More and more people rely on technology to manage important matters, including their finances. In wealth management, investors and advisors alike are using technology to automate traditionally onerous processes, such as completing paperwork by hand, inputting the same client information across multiple forms, and ensuring adherence to regulatory requirements with each step. However, this does not mean that humans will be replaced by machines any time soon. A recent U.S. study of 2,000 respondents shows that more than 88 percent of investors want to see technology “complement” human advisors, not replace them. This is why we’re seeing an increase in the hybrid advisor model.
An ideal hybrid advisor model combines the low margin of error and efficiency of a machine with the communication and personal interaction of a human. Let’s take a closer look at how this can be achieved.
A Hybrid Advisor Model Relies on an All-In-One Multi-Function Back-Office
Offering a hybrid advisor model does not mean duplicating all systems. It means forking applications in such a way that back-office functions are available to professional users and self-serve investors without duplicating the systems or business processes. An all-in-one multi-function (aka unified) system also reduces the number of integration points, which optimizes all costs.
Hybrid Functionality Allows Investors and Advisors to be on the Same Page
With a unified back-office system, applications and functions are available on the front-end in formats that work for the investor and the advisor, so they’re looking at the same information in ways that speak to their respective needs. This empowers the investor by offering more engagement opportunities, such as on-demand access to their investment portfolio and goal tracking, without being bogged down by the more technical aspects of the investment process. Similarly, the advisor’s time is freed up due to automated administration and compliance, allowing them to focus on the more complex aspects of their role, such as financial planning, relationship building, and business development.

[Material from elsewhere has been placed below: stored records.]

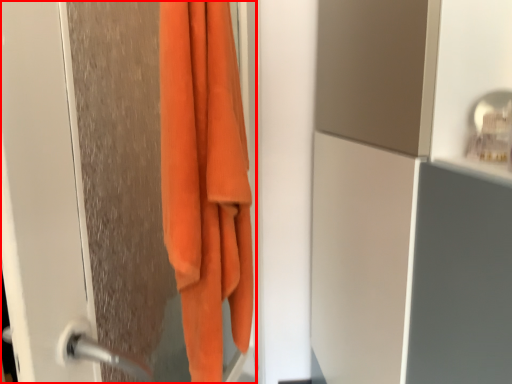 Question: From the image's perspective, where is screen door (annotated by the red box) located relative to towel?

Choices:
 (A) above
 (B) below

Answer: (B) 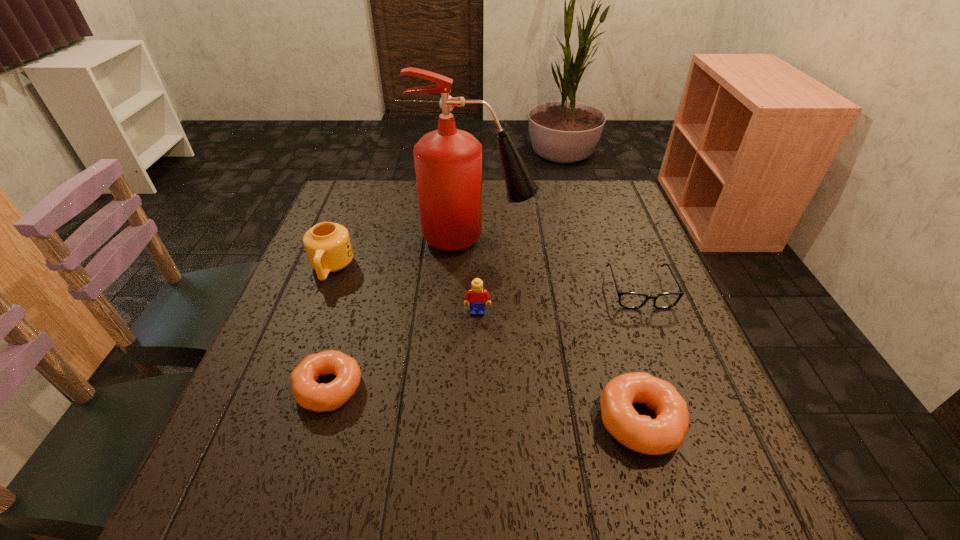 Where is `vacant region that satisfies the following two spatial constraints: 1. on the handle side of the mug; 2. on the right side of the taller doughnut`? This screenshot has width=960, height=540. vacant region that satisfies the following two spatial constraints: 1. on the handle side of the mug; 2. on the right side of the taller doughnut is located at coordinates (274, 421).

Locate an element on the screen. vacant space that satisfies the following two spatial constraints: 1. with the nozzle aimed from the tallest object; 2. on the handle side of the mug is located at coordinates (476, 268).

At what (x,y) coordinates should I click in order to perform the action: click on free location that satisfies the following two spatial constraints: 1. on the handle side of the third shortest object; 2. on the right side of the mug. Please return your answer as a coordinate pair (x, y). Image resolution: width=960 pixels, height=540 pixels. Looking at the image, I should click on (274, 421). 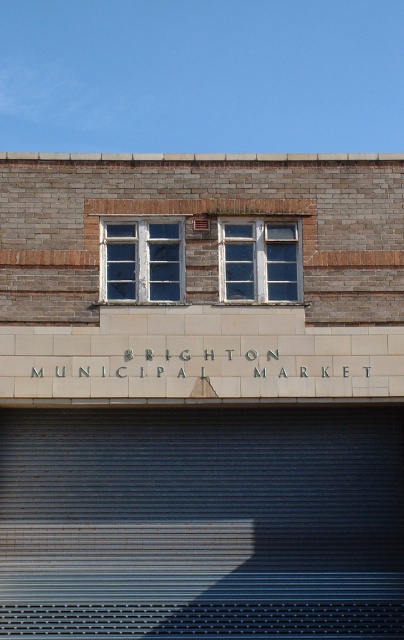 Question: Which of the following is the farthest from the observer?

Choices:
 (A) white tile sign at center
 (B) metallic gray garage door at bottom
 (C) blue glass window at upper center

Answer: (C)

Question: In this image, where is white tile sign at center located relative to white wooden window at upper center?

Choices:
 (A) right
 (B) left

Answer: (A)

Question: Which point is closer to the camera taking this photo?

Choices:
 (A) (319, 364)
 (B) (86, 582)

Answer: (A)

Question: Can you confirm if metallic gray garage door at bottom is positioned below blue glass window at upper center?

Choices:
 (A) yes
 (B) no

Answer: (A)

Question: Does metallic gray garage door at bottom appear on the left side of white wooden window at upper center?

Choices:
 (A) no
 (B) yes

Answer: (A)

Question: Among these objects, which one is farthest from the camera?

Choices:
 (A) metallic gray garage door at bottom
 (B) white tile sign at center

Answer: (B) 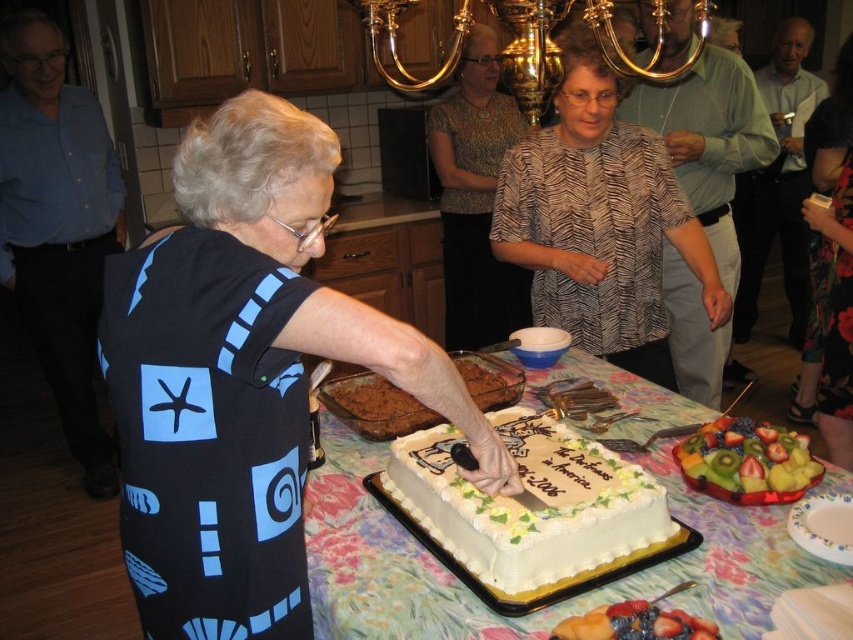 You are standing at point (550, 225) and want to greet someone who is 2.03 meters away. Is the distance within a normal conversational distance?

The distance between you and the person is 2.03 meters, which is within the typical conversational distance range of about 1 to 3 meters, so yes, it is appropriate for conversation.

You are a photographer at the event and want to capture a photo of the printed fabric blouse at center and the white glossy plate at lower right. Which object should be placed closer to the camera to ensure both are in focus?

The printed fabric blouse at center is much taller than the white glossy plate at lower right, so placing the white glossy plate at lower right closer to the camera will help both objects be in focus since it is smaller and needs to be magnified.

You are a photographer standing in the room and want to capture a closeup shot of the blue printed dress at center. The camera you are using has a minimum focusing distance of 75 centimeters. Can you take the photo without moving closer?

The distance of blue printed dress at center from viewer is 77.84 centimeters, which is beyond the camera minimum focusing distance of 75 centimeters. Therefore, you can take the photo without moving closer. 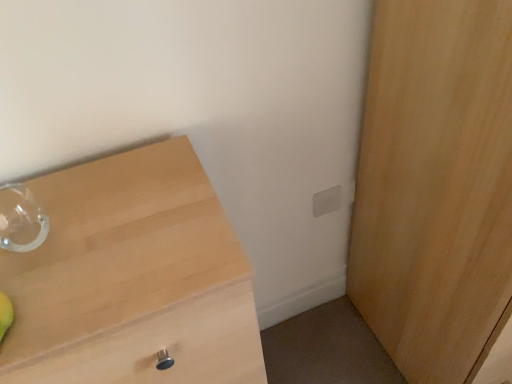 Question: Can you confirm if light wood cupboard at right is bigger than light wood chest of drawers at left?

Choices:
 (A) no
 (B) yes

Answer: (A)

Question: Is light wood cupboard at right touching light wood chest of drawers at left?

Choices:
 (A) yes
 (B) no

Answer: (B)

Question: Is light wood cupboard at right thinner than light wood chest of drawers at left?

Choices:
 (A) yes
 (B) no

Answer: (B)

Question: Considering the relative sizes of light wood cupboard at right and light wood chest of drawers at left in the image provided, is light wood cupboard at right taller than light wood chest of drawers at left?

Choices:
 (A) no
 (B) yes

Answer: (B)

Question: Is light wood chest of drawers at left at the back of light wood cupboard at right?

Choices:
 (A) no
 (B) yes

Answer: (A)

Question: Is light wood cupboard at right shorter than light wood chest of drawers at left?

Choices:
 (A) no
 (B) yes

Answer: (A)

Question: From a real-world perspective, is white matte electric outlet at upper right below light wood chest of drawers at left?

Choices:
 (A) yes
 (B) no

Answer: (B)

Question: Is white matte electric outlet at upper right wider than light wood chest of drawers at left?

Choices:
 (A) yes
 (B) no

Answer: (B)

Question: Is white matte electric outlet at upper right positioned in front of light wood chest of drawers at left?

Choices:
 (A) yes
 (B) no

Answer: (B)

Question: Is white matte electric outlet at upper right to the left of light wood chest of drawers at left from the viewer's perspective?

Choices:
 (A) yes
 (B) no

Answer: (B)

Question: Does white matte electric outlet at upper right have a smaller size compared to light wood chest of drawers at left?

Choices:
 (A) yes
 (B) no

Answer: (A)

Question: From the image's perspective, is white matte electric outlet at upper right below light wood chest of drawers at left?

Choices:
 (A) no
 (B) yes

Answer: (A)

Question: Is light wood chest of drawers at left turned away from white matte electric outlet at upper right?

Choices:
 (A) yes
 (B) no

Answer: (B) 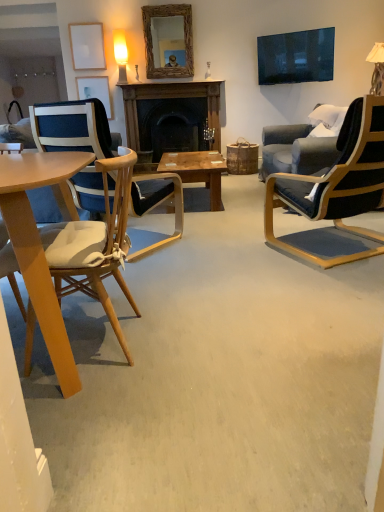 Question: Is woven wood mirror at upper center positioned far away from matte white picture frame at upper left, acting as the 1th picture frame starting from the bottom?

Choices:
 (A) no
 (B) yes

Answer: (A)

Question: Considering the relative positions of woven wood mirror at upper center and matte white picture frame at upper left, the second picture frame viewed from the top, in the image provided, is woven wood mirror at upper center behind matte white picture frame at upper left, the second picture frame viewed from the top,?

Choices:
 (A) yes
 (B) no

Answer: (B)

Question: Is woven wood mirror at upper center to the right of matte white picture frame at upper left, the first picture frame in the back-to-front sequence, from the viewer's perspective?

Choices:
 (A) yes
 (B) no

Answer: (A)

Question: From the image's perspective, does woven wood mirror at upper center appear lower than matte white picture frame at upper left, the first picture frame in the back-to-front sequence?

Choices:
 (A) yes
 (B) no

Answer: (B)

Question: Does woven wood mirror at upper center have a greater height compared to matte white picture frame at upper left, the first picture frame in the back-to-front sequence?

Choices:
 (A) no
 (B) yes

Answer: (B)

Question: Is woven wood mirror at upper center outside of matte white picture frame at upper left, the second picture frame viewed from the top?

Choices:
 (A) yes
 (B) no

Answer: (A)

Question: From the image's perspective, is black leather chair at right, marked as the first chair in a right-to-left arrangement, located above dark wood fireplace at center?

Choices:
 (A) no
 (B) yes

Answer: (A)

Question: Does black leather chair at right, acting as the third chair starting from the left, have a lesser width compared to dark wood fireplace at center?

Choices:
 (A) yes
 (B) no

Answer: (B)

Question: Can dark wood fireplace at center be found inside black leather chair at right, marked as the first chair in a right-to-left arrangement?

Choices:
 (A) no
 (B) yes

Answer: (A)

Question: Does black leather chair at right, acting as the third chair starting from the left, lie in front of dark wood fireplace at center?

Choices:
 (A) yes
 (B) no

Answer: (A)

Question: From the image's perspective, does black leather chair at right, marked as the first chair in a right-to-left arrangement, appear lower than dark wood fireplace at center?

Choices:
 (A) no
 (B) yes

Answer: (B)

Question: Considering the relative sizes of black leather chair at right, marked as the first chair in a right-to-left arrangement, and dark wood fireplace at center in the image provided, is black leather chair at right, marked as the first chair in a right-to-left arrangement, smaller than dark wood fireplace at center?

Choices:
 (A) yes
 (B) no

Answer: (B)

Question: Can you confirm if dark wood fireplace at center is smaller than black leather chair at right, acting as the third chair starting from the left?

Choices:
 (A) yes
 (B) no

Answer: (A) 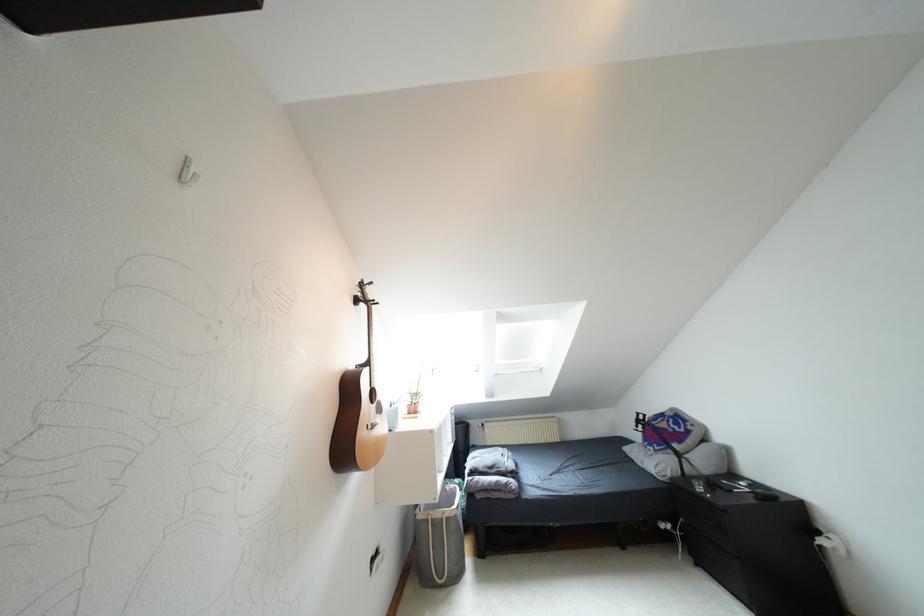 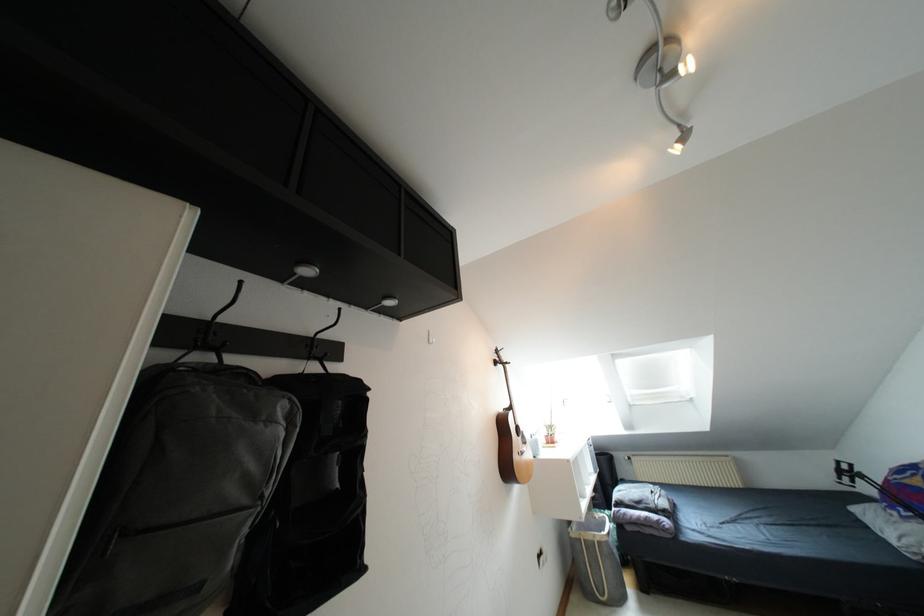 Find the pixel in the second image that matches the point at 412,410 in the first image.

(550, 440) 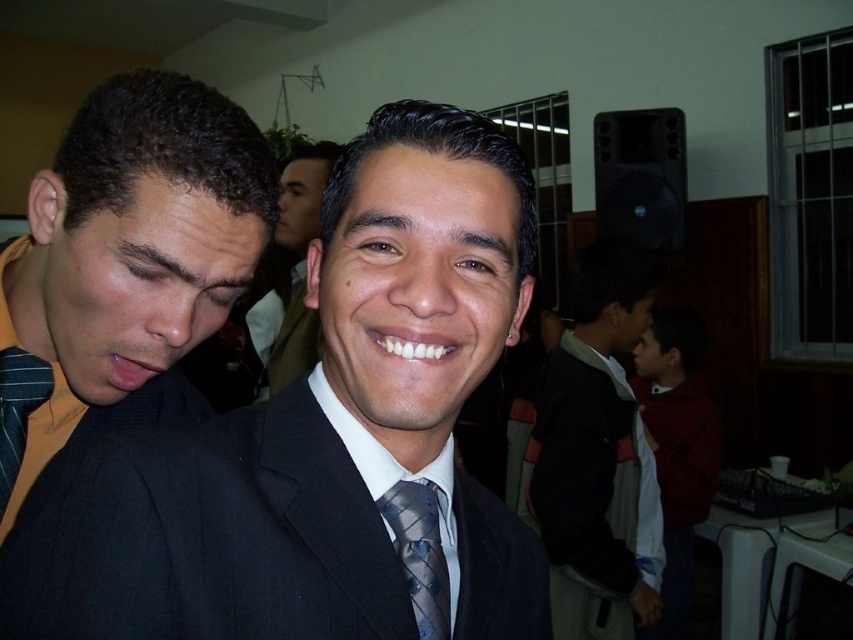 You are at the point labeled point (393, 493) and want to move to the exit located at point (305, 177). Can you walk directly towards the exit without any obstacles blocking your path?

Point (305, 177) is behind point (393, 493), so you cannot walk directly to the exit as the path is blocked by the latter point.

You are a photographer setting up for a group photo. You need to ensure that the matte black suit at center and the blue textured tie at center are both visible in the frame. Given their sizes, which one might require you to adjust the camera angle to include it properly?

The matte black suit at center has a greater height compared to the blue textured tie at center, so you might need to adjust the camera angle to ensure the taller matte black suit at center is fully visible in the frame. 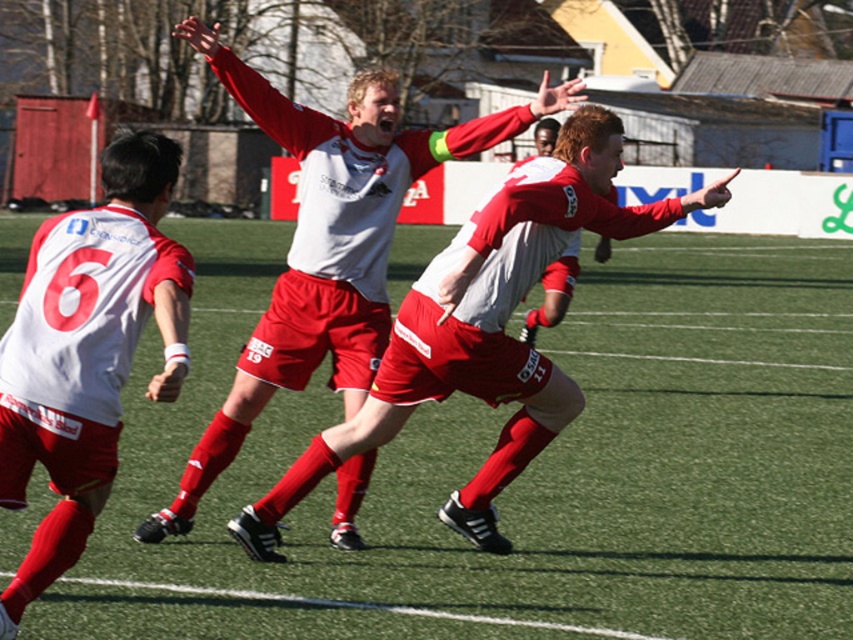 Does matte red shorts at center appear on the right side of white matte jersey at left?

Indeed, matte red shorts at center is positioned on the right side of white matte jersey at left.

Between matte red shorts at center and white matte jersey at left, which one appears on the right side from the viewer's perspective?

matte red shorts at center

Between point (390, 360) and point (57, 330), which one is positioned behind?

The point (390, 360) is more distant.

You are a GUI agent. You are given a task and a screenshot of the screen. Output one action in this format:
    pyautogui.click(x=<x>, y=<y>)
    Task: Click on the matte red shorts at center
    
    Given the screenshot: What is the action you would take?
    pyautogui.click(x=483, y=330) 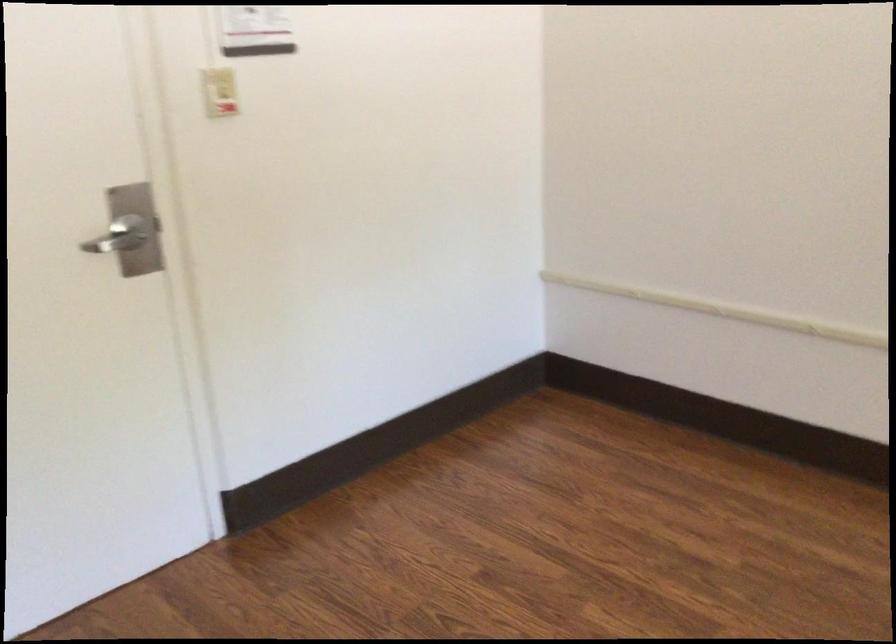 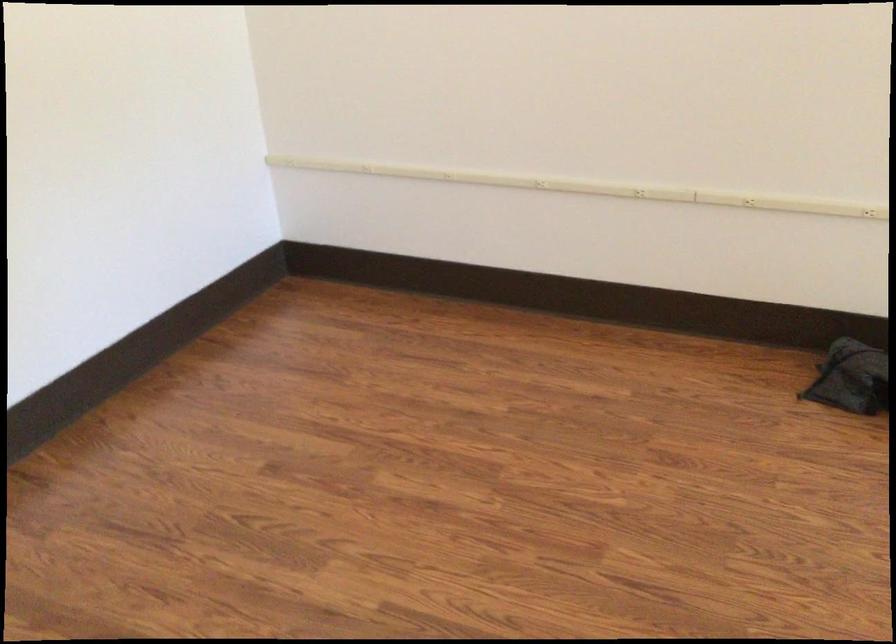 Find the pixel in the second image that matches point 814,315 in the first image.

(538, 171)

Complex Systems Don’t Need to Be Overhauled
So, how do you unify front- and back-office systems? APIs. They are the middleware that connects complex back-office systems with the front-office systems used by advisors and investors, standardizing applications’ user-interface with their actual functions.
As investors needs and expectations change over time, technology will play a greater role in helping wealth management firms respond swiftly and appropriately. Using a hybrid advisor model to lower costs, engage clients, and empower advisors will allow you to harness the best of both worlds — machine and human — and set up your firm for future innovation and growth.